[PATCH 05/18] Fix 64bit arch issue in synaptics eventcomm.c

[Mark Kettenis]

> Date: Mon, 11 Oct 2010 09:47:56 +0200
> From: Takashi Iwai <tiwai at suse.de>
> 
> At Fri, 08 Oct 2010 23:09:26 +0200,
> Henrik Rydberg wrote:
> > 
> > On 10/08/2010 10:51 PM, Mark Kettenis wrote:
> > 
> > >> Date: Fri, 08 Oct 2010 21:36:02 +0200
> > >> From: Takashi Iwai <tiwai at suse.de>
> > >>
> > >> At Fri, 8 Oct 2010 20:48:10 +0200 (CEST),
> > >> Mark Kettenis wrote:
> > >>>
> > >>>> From: Takashi Iwai <tiwai at suse.de>
> > >>>> Date: Fri,  8 Oct 2010 19:22:29 +0200
> > >>>
> > >>> Sorry, but it isn't obvious to me what issue this fixes.
> > >>
> > >> In C, "1" is an integer, not an unsigned long.
> > >> Thus (1 << 33) doesn't give you the 33th bit shift, but it's undefined.
> > > 
> > > But if you'd actually use 33 (or event 32) as an offset, things
> > > wouldn't work on a 32-bit platform would they?
> > 
> > 
> > I believe this is what the patch is supposed to fix.
> 
> Yep :)
> 
> 
> > > Anyway,
> > > 
> > >> If any, this must be (1UL << 32). 
> > > 
> > > This is the idiom that is much more common.  I probably wouldn't have
> > > questioned things if you'd written it like that.  I recommend you to
> > > stick to this version.
> > 
> > 
> > For a counter-example, see the definition of test_bit() in the Linux kernel.
> > 
> > >> Also, it'd be better if such a test macro returns 1 instead of a
> > >> random non-zero value.  So does my patch.
> > > 
> > > In C this doesn't matter.
> > 
> > 
> > It is still useful to know if a logic expression evaluates to (0, 1) or (0,
> > nonzero).
> 
> It does matter if the returned type is bigger.
> Try an example code below on 32bit and 64bit machines:
> 
> ================================================================
> #include <stdio.h>
> 
> #define LONG_BITS (sizeof(long) * 8)
> #define OFF(x)   ((x) % LONG_BITS)
> #define LONG(x)  ((x) / LONG_BITS)
> 
> #define TEST_BIT1(bit, array) (array[LONG(bit)] & (1 << OFF(bit)))
> #define TEST_BIT2(bit, array) (array[LONG(bit)] & (1UL << OFF(bit)))
> #define TEST_BIT3(bit, array) ((array[LONG(bit)] >> OFF(bit)) & 1)
> 
> static unsigned long test[4];
> 
> int main()
> {
> 	const int bit = 33;
> 	int result;
> 
> 	/* set the bit */
> 	test[LONG(bit)] |= 1UL << OFF(bit);
> 
> 	result = TEST_BIT1(bit, test);
> 	printf("TEST1 %d = %d\n", bit, result);
> 
> 	result = TEST_BIT2(bit, test);
> 	printf("TEST2 %d = %d\n", bit, result);
> 
> 	result = TEST_BIT3(bit, test);
> 	printf("TEST3 %d = %d\n", bit, result);
> 
> 	return 0;
> }
> ================================================================
> 
> On a 32bit machine, it results in:
>   TEST1 33 = 2
>   TEST2 33 = 2
>   TEST3 33 = 1
> 
> while on a 64bit machine, it results in:
>   TEST1 33 = 0
>   TEST2 33 = 0
>   TEST3 33 = 1
> 
> See TEST2 still failed although it uses 1UL.

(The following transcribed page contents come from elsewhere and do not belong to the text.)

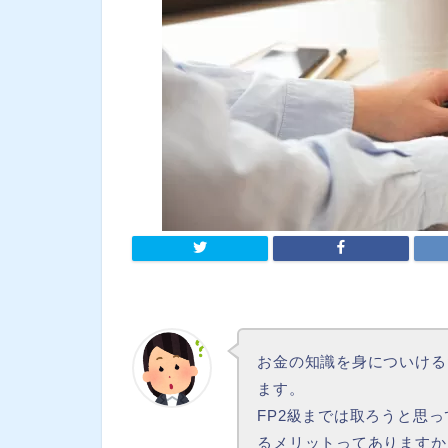
お金の知識を身についける
ます。
FP2級までは取ろうと思っ
るメリットってありますか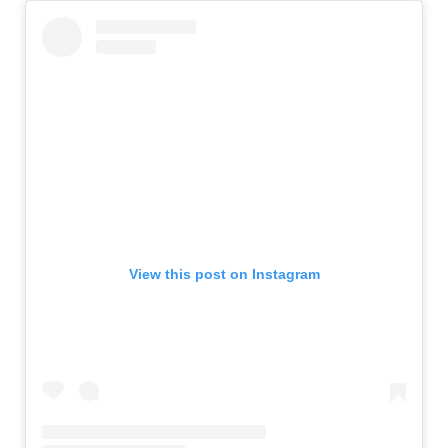
View this post on Instagram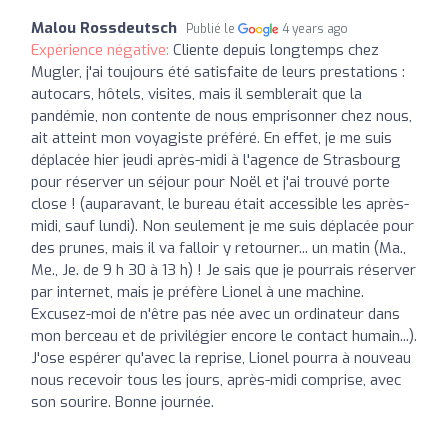
Malou Rossdeutsch
Publié le
4 years ago
Expérience négative:
Cliente depuis longtemps chez
Mugler, j'ai toujours été satisfaite de leurs prestations :
autocars, hôtels, visites, mais il semblerait que la
pandémie, non contente de nous emprisonner chez nous,
ait atteint mon voyagiste préféré. En effet, je me suis
déplacée hier jeudi après-midi à l'agence de Strasbourg
pour réserver un séjour pour Noël et j'ai trouvé porte
close ! (auparavant, le bureau était accessible les après-
midi, sauf lundi). Non seulement je me suis déplacée pour
des prunes, mais il va falloir y retourner... un matin (Ma.,
Me., Je. de 9 h 30 à 13 h) ! Je sais que je pourrais réserver
par internet, mais je préfère Lionel à une machine.
Excusez-moi de n'être pas née avec un ordinateur dans
mon berceau et de privilégier encore le contact humain...).
J'ose espérer qu'avec la reprise, Lionel pourra à nouveau
nous recevoir tous les jours, après-midi comprise, avec
son sourire. Bonne journée.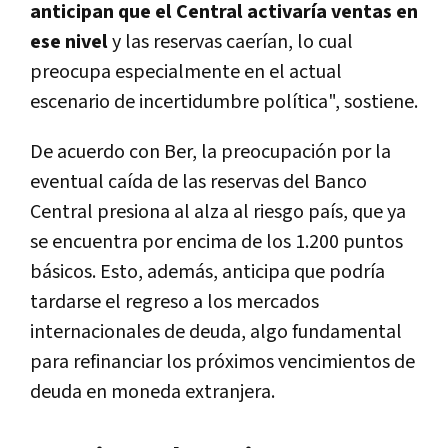
anticipan que el Central activaría ventas en
ese nivel
y las reservas caerían, lo cual
preocupa especialmente en el actual
escenario de incertidumbre política", sostiene.
De acuerdo con Ber, la preocupación por la
eventual caída de las reservas del Banco
Central presiona al alza al riesgo país, que ya
se encuentra por encima de los 1.200 puntos
básicos. Esto, además, anticipa que podría
tardarse el regreso a los mercados
internacionales de deuda, algo fundamental
para refinanciar los próximos vencimientos de
deuda en moneda extranjera.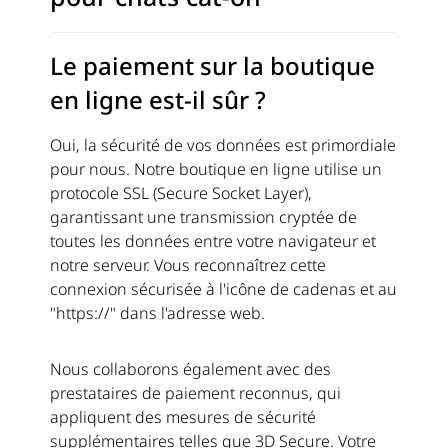
Le paiement sur la boutique
en ligne est-il sûr ?
Oui, la sécurité de vos données est primordiale
pour nous. Notre boutique en ligne utilise un
protocole SSL (Secure Socket Layer),
garantissant une transmission cryptée de
toutes les données entre votre navigateur et
notre serveur. Vous reconnaîtrez cette
connexion sécurisée à l'icône de cadenas et au
"https://" dans l'adresse web.
Nous collaborons également avec des
prestataires de paiement reconnus, qui
appliquent des mesures de sécurité
supplémentaires telles que 3D Secure. Votre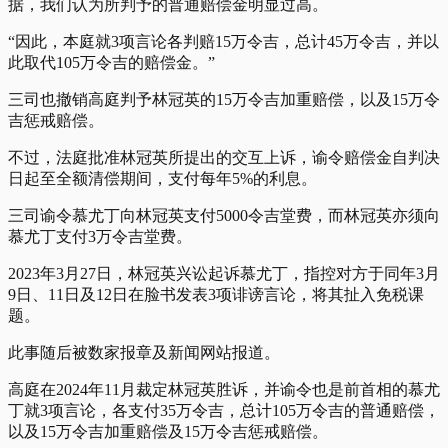
据，我们认为所判予的普通赔偿金明显过高。
“因此，本庭就3项言论各判赔15万令吉，总计45万令吉，并以
此取代105万令吉的赔偿金。”
三司也撤销高庭判予林冠英的15万令吉加重赔偿，以及15万令
吉惩戒赔偿。
不过，法庭批准林冠英所提出的交互上诉，谕令赔偿金自判决
日起至全额清偿期间，支付每年5%的利息。
三司谕令慕尤丁向林冠英支付5000令吉堂费，而林冠英亦须向
慕尤丁支付3万令吉堂费。
2023年3月27日，林冠英兴讼起诉慕尤丁，指控对方于同年3月
9日、11日及12日在脸书发表3项诽谤言论，将其扯入免税课
题。
此事随后被数家报章及新闻网站报道。
高庭在2024年11月裁定林冠英胜诉，并谕令也是前首相的慕尤
丁就3项言论，各支付35万令吉，总计105万令吉的普通赔偿，
以及15万令吉加重赔偿及15万令吉惩戒赔偿。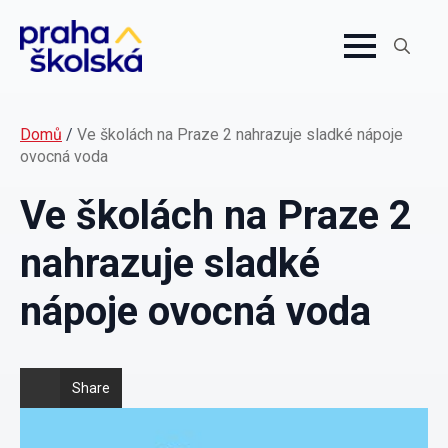
Search
for:
Domů
/
Ve školách na Praze 2 nahrazuje sladké nápoje
ovocná voda
Ve školách na Praze 2
nahrazuje sladké
nápoje ovocná voda
Share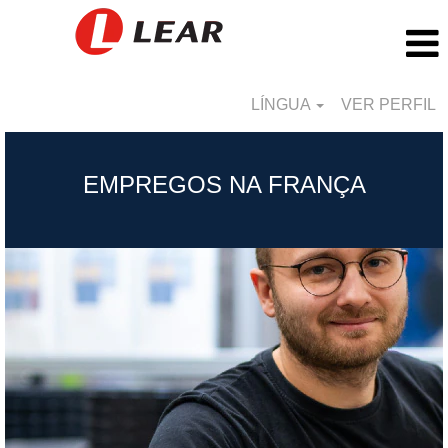
LÍNGUA
VER PERFIL
France_PT
EMPREGOS NA FRANÇA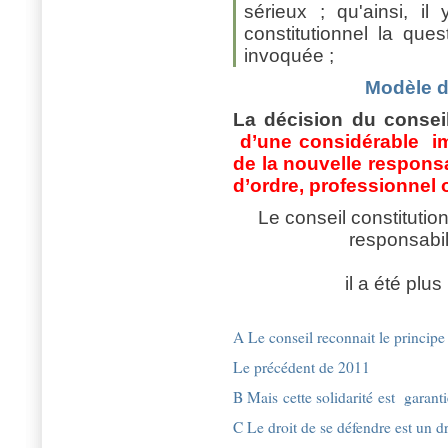
sérieux ; qu'ainsi, i
constitutionnel la quest
invoquée ;
Modèle d
La décision du conseil 
d’une considérable im
de la nouvelle respons
d’ordre, professionnel
Le conseil constitution
responsabil
il a été plu
A Le conseil reconnait le principe
Le précédent de 2011
B Mais cette solidarité est garanti
C Le droit de se défendre est un dr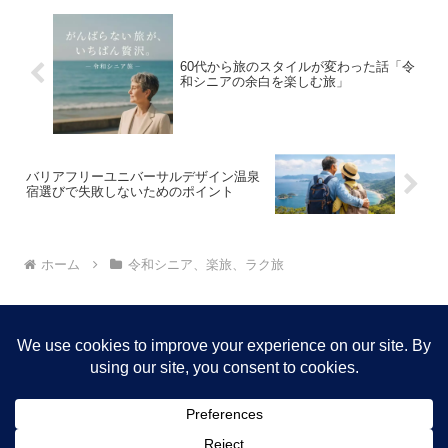
60代から旅のスタイルが変わった話「令
和シニアの余白を楽しむ旅」
バリアフリーユニバーサルデザイン温泉
宿選びで失敗しないためのポイント
ホーム
令和シニア、楽旅、ラク旅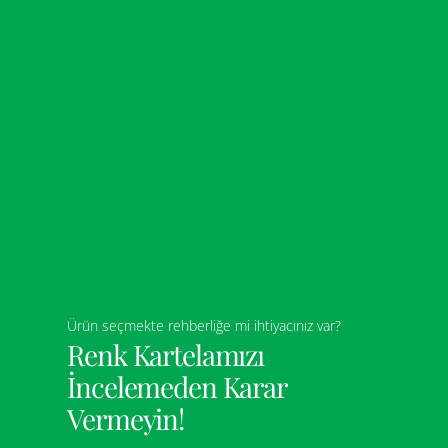
Ürün seçmekte rehberliğe mi ihtiyacınız var?
Renk Kartelamızı
İncelemeden Karar
Vermeyin!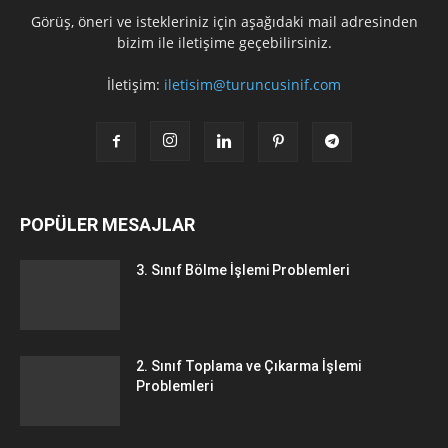
Görüş, öneri ve istekleriniz için aşağıdaki mail adresinden
bizim ile iletişime geçebilirsiniz.
İletişim:
iletisim@turuncusinif.com
POPÜLER MESAJLAR
3. Sınıf Bölme İşlemi Problemleri
2. Sınıf Toplama ve Çıkarma İşlemi
Problemleri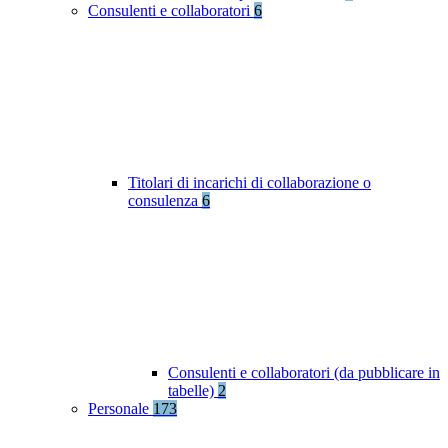
Consulenti e collaboratori
6
Titolari di incarichi di collaborazione o
consulenza
6
Consulenti e collaboratori (da pubblicare in
tabelle)
2
Personale
173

This example is meaningless.  On every reasonable 32-bit architecture,
long is a 32-bit integer.  So

> 	/* set the bit */
> 	test[LONG(bit)] |= 1UL << OFF(bit);

when bit is 33 (or even 32), is completely undefined on a 32-bit
machine.  Therefore, you should never call TEST_BIT() with a first
argument of 32 or larger, even on a 64-bit architecture, since the
code wouldn't work on a 32-bit machine.

One can even argue that for this reason the change you're suggesting
is dangerous, since people writing code on a 64-bit machine might not
notice that they're writing coding that won't run on a 32-bit machine.